As tolerated by the patient, to optimize small-solute clearance in CAPD and minimize cost, one should first increase instilled volume per exchange before increasing the number of exchanges per day. The exchange volume of the supine exchange(s) should be increased first because this position has the lowest intra-abdominal pressure. In CAPD, the principal methods to increase peritoneal clearance are to either increase dwell volumes, typically from 2 to 2.5 L to 3 L, or increase frequency of exchanges, typically from 4 to 5 daily.212 Both strategies are similarly effective in increasing peritoneal Kt/Vurea, and increased frequency of exchanges may have a greater benefit in enhancing ultrafiltration. However, increasing the dwell volume generally is preferred unless there are mechanical contraindications. This is because adherence to CAPD prescriptions with 5 daily exchanges has been shown to be particularly poor and may be associated with worse QOL. Also, the cost of increasing exchange frequency is greater than the cost of increasing dwell volumes. However, ultimately, patient preferences should be a major determinant of which strategy is followed.

If patients have concerns about tolerating increased dwell volumes in either CAPD or APD, consideration should be given to increasing nighttime dwell volumes initially. The rationale for this strategy is that increases in intraperitoneal pressure (IPP) are less for a given dwell volume in the supine or recumbent position compared with either sitting or standing.

The patient's record of PD effluent volume should be reviewed monthly, with particular attention to the drain volume from the overnight dwell(s) of CAPD and daytime dwell(s) of APD (see CPR 4.2).
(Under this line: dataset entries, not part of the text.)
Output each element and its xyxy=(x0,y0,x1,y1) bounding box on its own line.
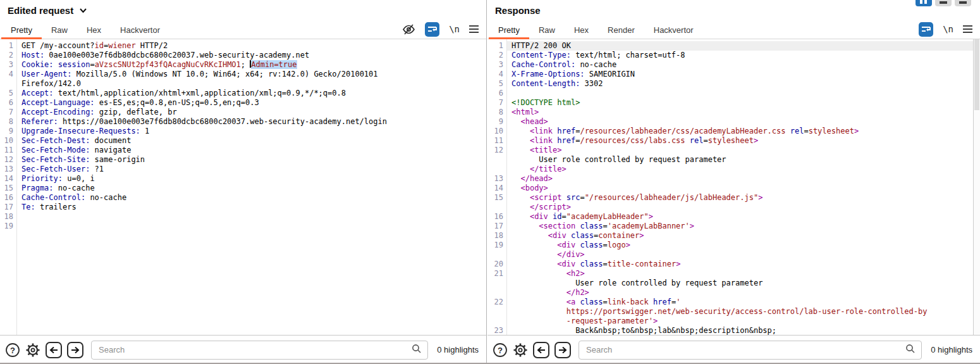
newline-chars-icon[interactable]: \n xyxy=(449,24,460,34)
line-number: 4 xyxy=(0,70,16,79)
line-number: 5 xyxy=(487,79,506,89)
code-line: 12Sec-Fetch-Site: same-origin xyxy=(0,155,486,165)
next-match-button[interactable] xyxy=(67,342,83,358)
code-line: 10Sec-Fetch-Dest: document xyxy=(0,136,486,146)
line-number xyxy=(487,288,506,298)
layout-buttons xyxy=(916,0,971,6)
line-number: 13 xyxy=(0,165,16,174)
code-line: -request-parameter'> xyxy=(487,317,980,326)
code-line: 14Priority: u=0, i xyxy=(0,174,486,184)
response-search-input[interactable] xyxy=(585,344,905,355)
line-number: 21 xyxy=(487,269,506,279)
svg-text:?: ? xyxy=(498,345,503,355)
response-panel-title: Response xyxy=(495,5,541,16)
request-highlights-count: 0 highlights xyxy=(437,345,479,355)
code-line: 6Accept-Language: es-ES,es;q=0.8,en-US;q… xyxy=(0,98,486,108)
code-line: 3Cookie: session=aVzscSNUt2pf43fQAcagNuC… xyxy=(0,60,486,70)
line-number: 2 xyxy=(487,51,506,60)
request-searchbox xyxy=(91,341,428,360)
tab-pretty[interactable]: Pretty xyxy=(489,20,529,39)
prev-match-button[interactable] xyxy=(46,342,62,358)
request-panel: Edited request PrettyRawHexHackvertor xyxy=(0,0,487,364)
code-line: 17Te: trailers xyxy=(0,203,486,212)
request-editor[interactable]: 1GET /my-account?id=wiener HTTP/22Host: … xyxy=(0,39,486,335)
line-number: 1 xyxy=(487,41,506,51)
line-number xyxy=(487,317,506,326)
line-number: 15 xyxy=(487,193,506,203)
newline-chars-icon[interactable]: \n xyxy=(943,24,953,34)
code-line: https://portswigger.net/web-security/acc… xyxy=(487,307,980,317)
svg-text:?: ? xyxy=(10,345,15,355)
line-number: 6 xyxy=(0,98,16,108)
code-line: 19 <div class=logo> xyxy=(487,241,980,250)
code-line: 8<html> xyxy=(487,108,980,117)
code-line: 20 <div class=title-container> xyxy=(487,260,980,269)
code-line: 10 <link href=/resources/labheader/css/a… xyxy=(487,127,980,136)
line-number: 5 xyxy=(0,89,16,98)
code-line: 5Accept: text/html,application/xhtml+xml… xyxy=(0,89,486,98)
line-number xyxy=(487,203,506,212)
line-number xyxy=(487,250,506,260)
code-line: 3Cache-Control: no-cache xyxy=(487,60,980,70)
line-number xyxy=(487,155,506,165)
line-number: 15 xyxy=(0,184,16,193)
gear-icon[interactable] xyxy=(513,342,528,358)
code-line: 14 <body> xyxy=(487,184,980,193)
chevron-down-icon[interactable] xyxy=(79,8,87,13)
tab-raw[interactable]: Raw xyxy=(42,20,77,39)
request-panel-header: Edited request PrettyRawHexHackvertor xyxy=(0,0,486,39)
line-number: 10 xyxy=(487,127,506,136)
help-icon[interactable]: ? xyxy=(5,342,20,358)
request-search-input[interactable] xyxy=(97,344,411,355)
code-line: Firefox/142.0 xyxy=(0,79,486,89)
tab-render[interactable]: Render xyxy=(598,20,644,39)
request-search-bar: ? xyxy=(0,335,486,364)
tab-hackvertor[interactable]: Hackvertor xyxy=(644,20,703,39)
wrap-toggle-icon[interactable] xyxy=(425,22,439,37)
tab-pretty[interactable]: Pretty xyxy=(1,20,42,39)
line-number: 11 xyxy=(487,136,506,146)
line-number: 22 xyxy=(487,298,506,307)
wrap-toggle-icon[interactable] xyxy=(919,22,933,37)
code-line: 18 <div class=container> xyxy=(487,231,980,241)
code-line: 4X-Frame-Options: SAMEORIGIN xyxy=(487,70,980,79)
line-number xyxy=(487,307,506,317)
gear-icon[interactable] xyxy=(25,342,40,358)
hide-matches-eye-icon[interactable] xyxy=(402,23,415,36)
line-number: 19 xyxy=(487,241,506,250)
menu-icon[interactable] xyxy=(469,25,479,33)
layout-button-2[interactable] xyxy=(955,0,971,6)
search-icon xyxy=(905,343,916,356)
help-icon[interactable]: ? xyxy=(493,342,508,358)
line-number: 16 xyxy=(487,212,506,222)
menu-icon[interactable] xyxy=(963,25,972,33)
response-scrollbar[interactable] xyxy=(973,39,980,335)
response-editor[interactable]: 1HTTP/2 200 OK2Content-Type: text/html; … xyxy=(487,39,980,335)
code-line: 7<!DOCTYPE html> xyxy=(487,98,980,108)
code-line: 12 <title> xyxy=(487,146,980,155)
code-line: 5Content-Length: 3302 xyxy=(487,79,980,89)
scrollbar-thumb[interactable] xyxy=(974,39,979,110)
line-number: 20 xyxy=(487,260,506,269)
line-number: 17 xyxy=(487,222,506,231)
response-search-bar: ? xyxy=(487,335,980,364)
tab-hackvertor[interactable]: Hackvertor xyxy=(111,20,169,39)
code-line: 11 <link href=/resources/css/labs.css re… xyxy=(487,136,980,146)
tab-hex[interactable]: Hex xyxy=(77,20,111,39)
line-number: 7 xyxy=(0,108,16,117)
code-line: </title> xyxy=(487,165,980,174)
prev-match-button[interactable] xyxy=(533,342,549,358)
line-number xyxy=(487,279,506,288)
line-number: 13 xyxy=(487,174,506,184)
line-number: 12 xyxy=(487,146,506,155)
split-columns-button[interactable] xyxy=(916,0,932,6)
line-number: 4 xyxy=(487,70,506,79)
tab-hex[interactable]: Hex xyxy=(565,20,598,39)
next-match-button[interactable] xyxy=(554,342,571,358)
tab-raw[interactable]: Raw xyxy=(529,20,565,39)
line-number: 12 xyxy=(0,155,16,165)
line-number: 1 xyxy=(0,41,16,51)
code-line: 4User-Agent: Mozilla/5.0 (Windows NT 10.… xyxy=(0,70,486,79)
layout-button-1[interactable] xyxy=(935,0,952,6)
code-line: 2Host: 0ae100e003e7f6db80dcbc6800c20037.… xyxy=(0,51,486,60)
A number of techniques can be used to optimize volume and blood pressure control (see CPRs 4.5.1 to 4.5.5).

LIMITATIONS
None of these individual prescription strategies have been shown to produce superior outcomes in RCTs. However, their effects on clearance and fluid removal are well recognized from clinical studies and clinical experience and are not controversial. The relative merits of particular strategies in a given patient need to take into account multiple personal and social factors that will vary among patients. These are not easily studied in clinical trials. In such situations, different strategies may need to be tried in a given patient until an optimal compromise among clearance, ultrafiltration, and QOL requirements is achieved.

With regard to the middle-molecule recommendation, there is too little evidence to offer a firm guideline, but, just as when dealing with small-solute clearances, the best principle is to give the patient the benefit of the doubt and not provide lower clearances than have been shown to be safe by clinical studies. However, given the lack of evidence, weight also should be given to other factors, such as QOL and risk for mechanical complications.

IMPLEMENTATION
Implementation of these recommendations requires only that patients be carefully evaluated monthly. At the evaluations, ultrafiltration and clearance requirements should be reviewed, with particular attention to how the prescription is affecting QOL and whether the patient is adherent to it. Appropriate changes could then be made.